● **Task objective**
The entries below contain pictures, which are to be left out; write out exactly, and only, the lines from the line with "Accueil (35, 154)" up to and including the line with "ネット販売 (258, 642)".

● **Data records**
§ §

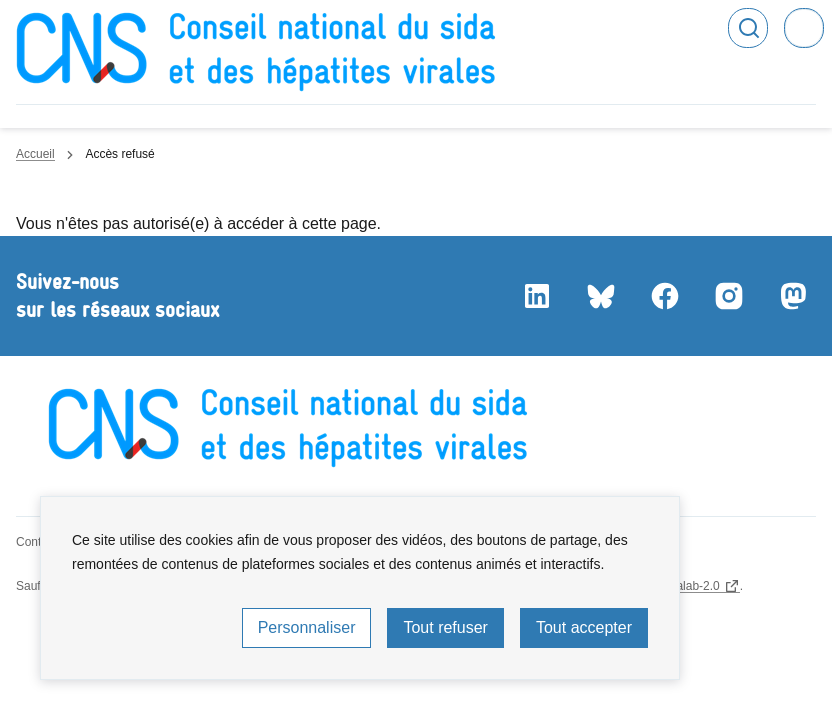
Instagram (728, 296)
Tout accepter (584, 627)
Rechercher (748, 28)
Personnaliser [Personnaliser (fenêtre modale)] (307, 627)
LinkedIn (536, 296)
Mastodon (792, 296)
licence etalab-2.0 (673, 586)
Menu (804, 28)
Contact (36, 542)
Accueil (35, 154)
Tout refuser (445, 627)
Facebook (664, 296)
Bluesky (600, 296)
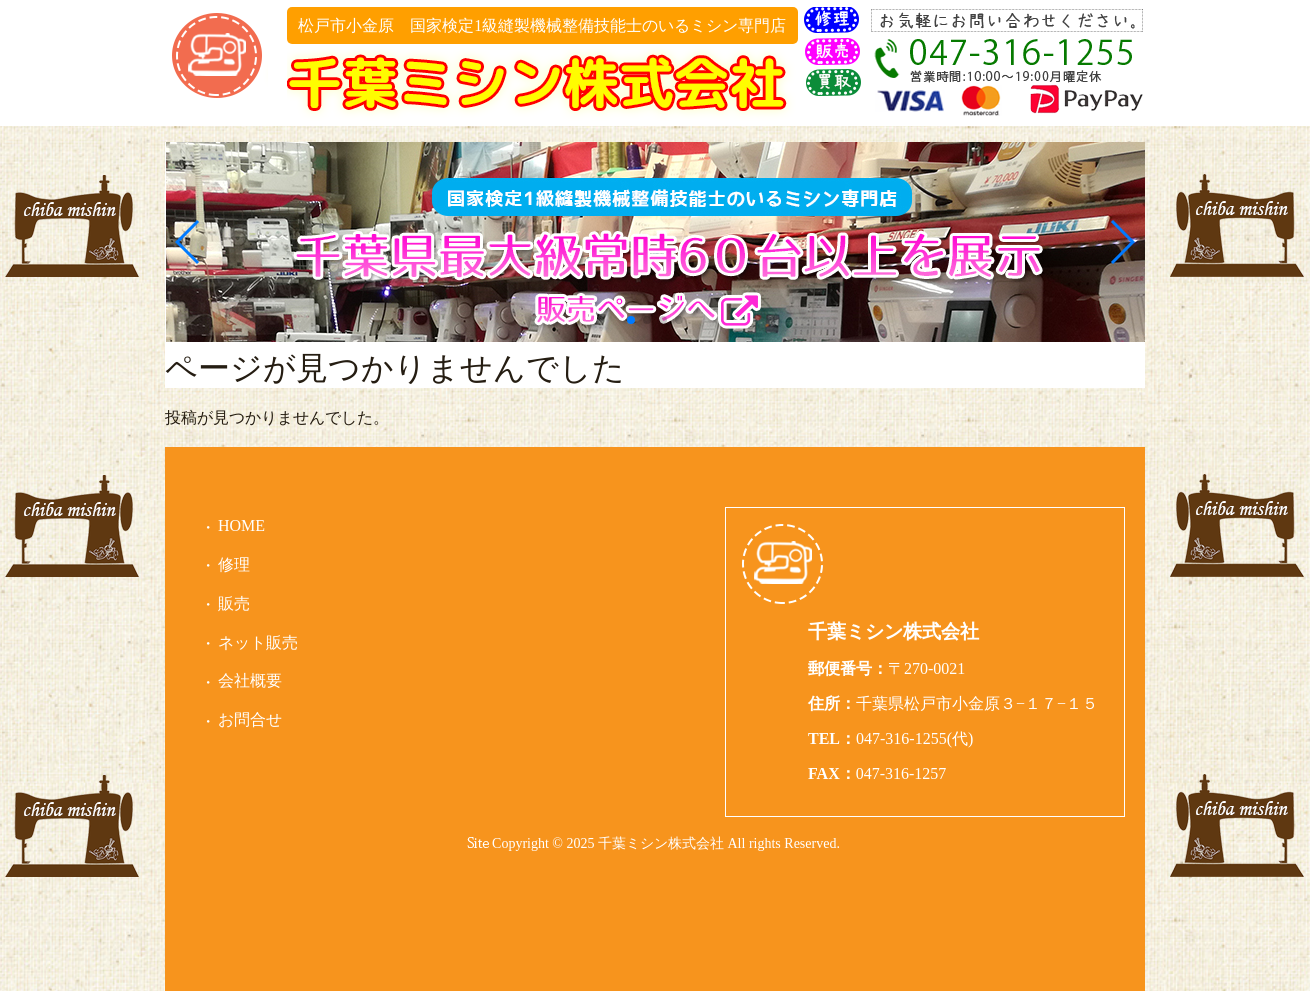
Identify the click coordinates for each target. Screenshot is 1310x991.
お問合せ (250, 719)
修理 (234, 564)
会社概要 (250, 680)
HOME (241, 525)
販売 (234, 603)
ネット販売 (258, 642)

§ §

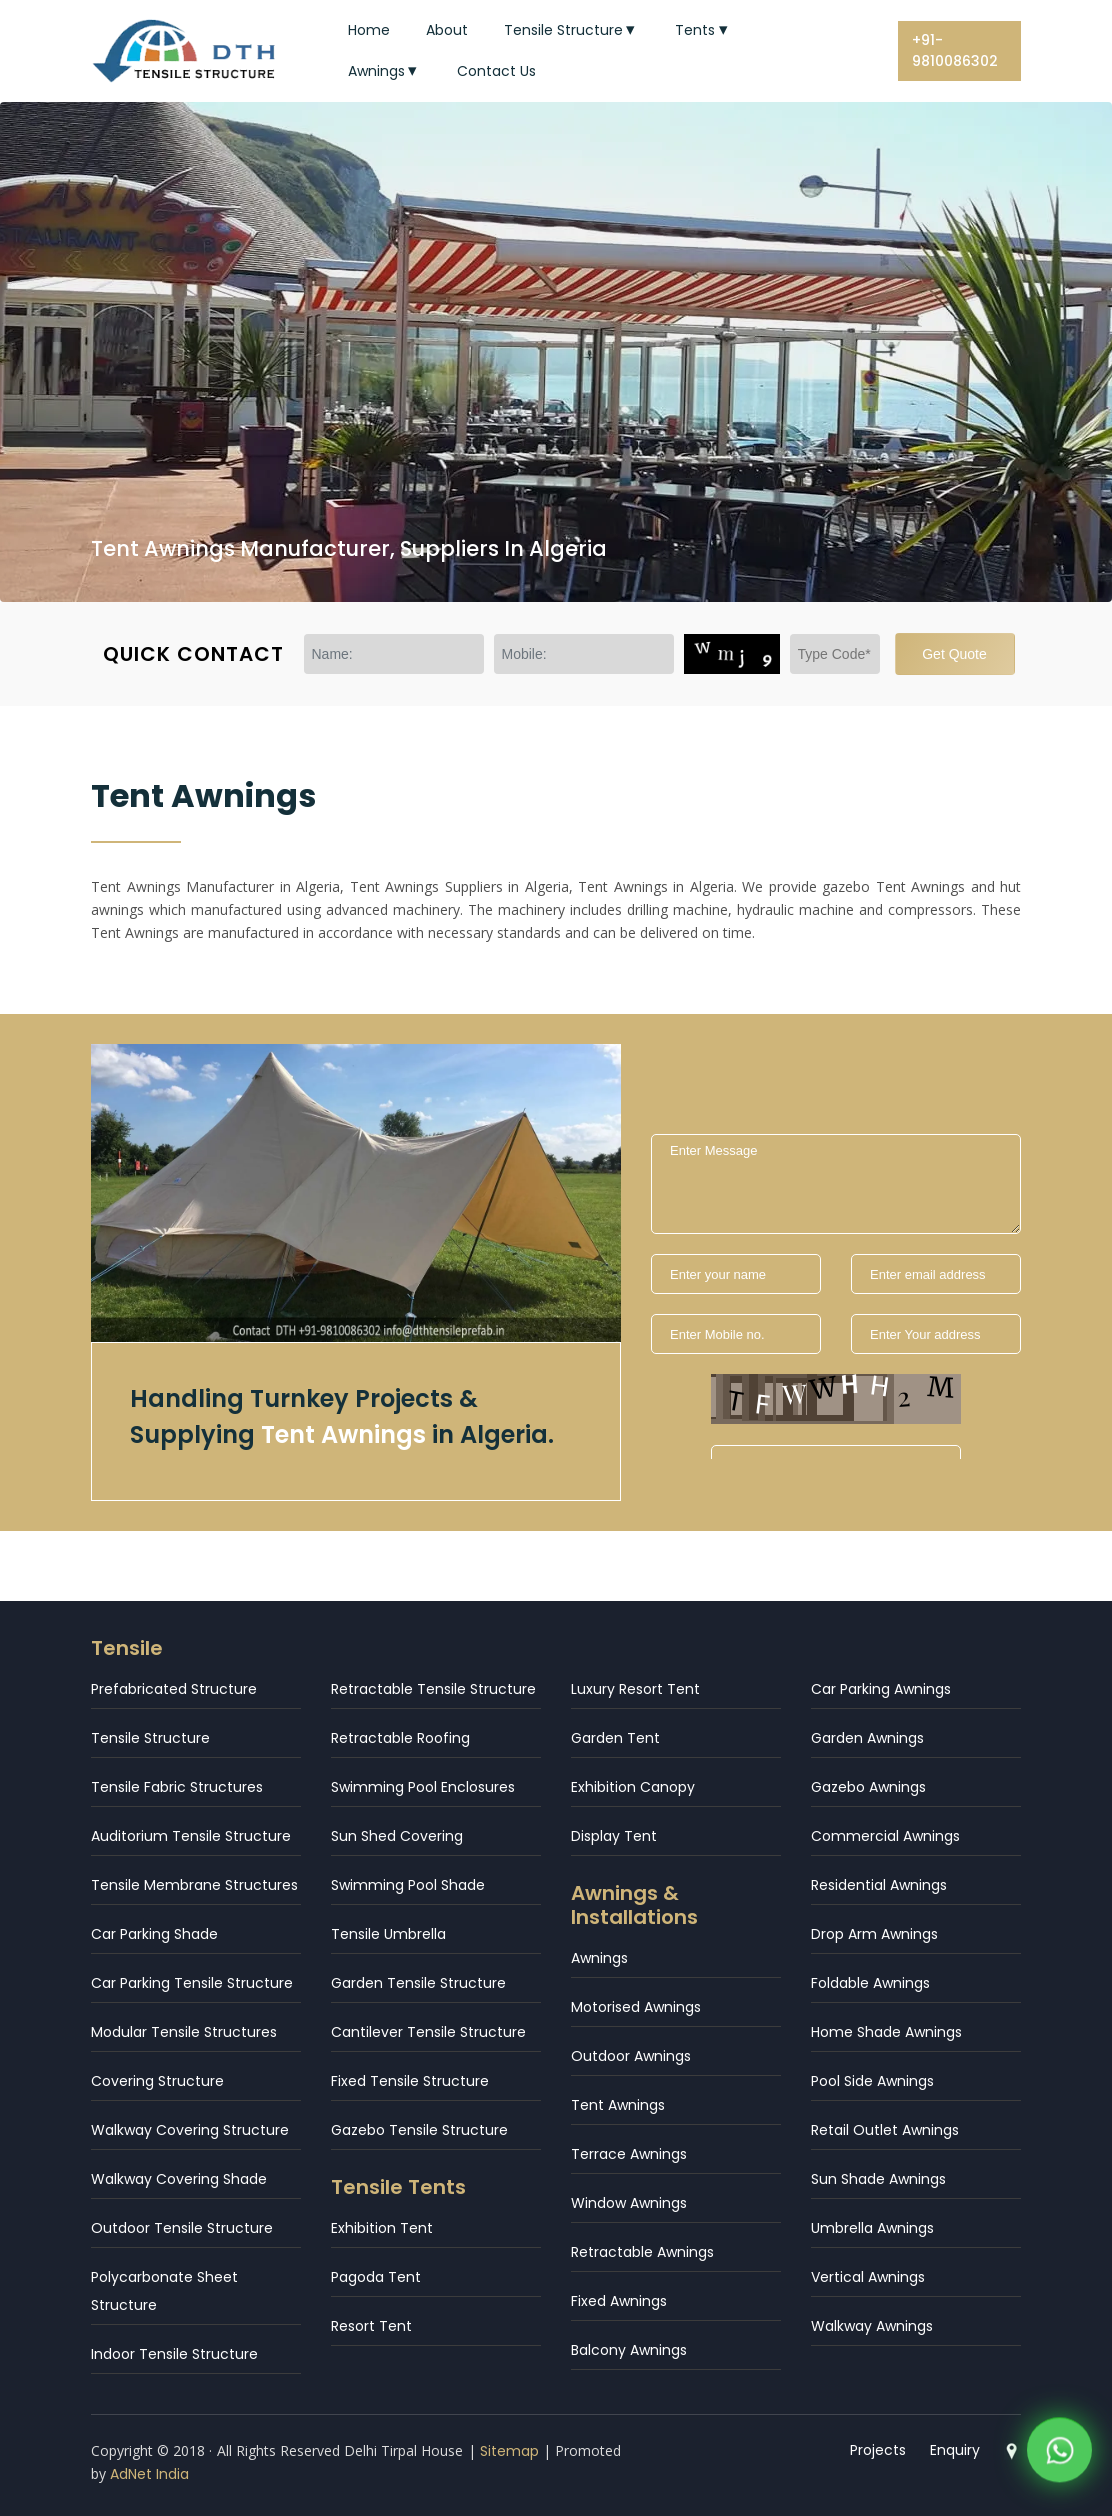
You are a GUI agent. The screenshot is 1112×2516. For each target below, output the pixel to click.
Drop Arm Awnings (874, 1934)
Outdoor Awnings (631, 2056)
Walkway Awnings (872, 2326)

§ §

● **Expected output**
Accueil (35, 154)
Tout refuser (445, 627)
Facebook (664, 296)
Bluesky (600, 296)
Identify the click coordinates for each target. Screenshot is 1310x991.
お問合せ (250, 719)
修理 (234, 564)
会社概要 (250, 680)
HOME (241, 525)
販売 (234, 603)
ネット販売 (258, 642)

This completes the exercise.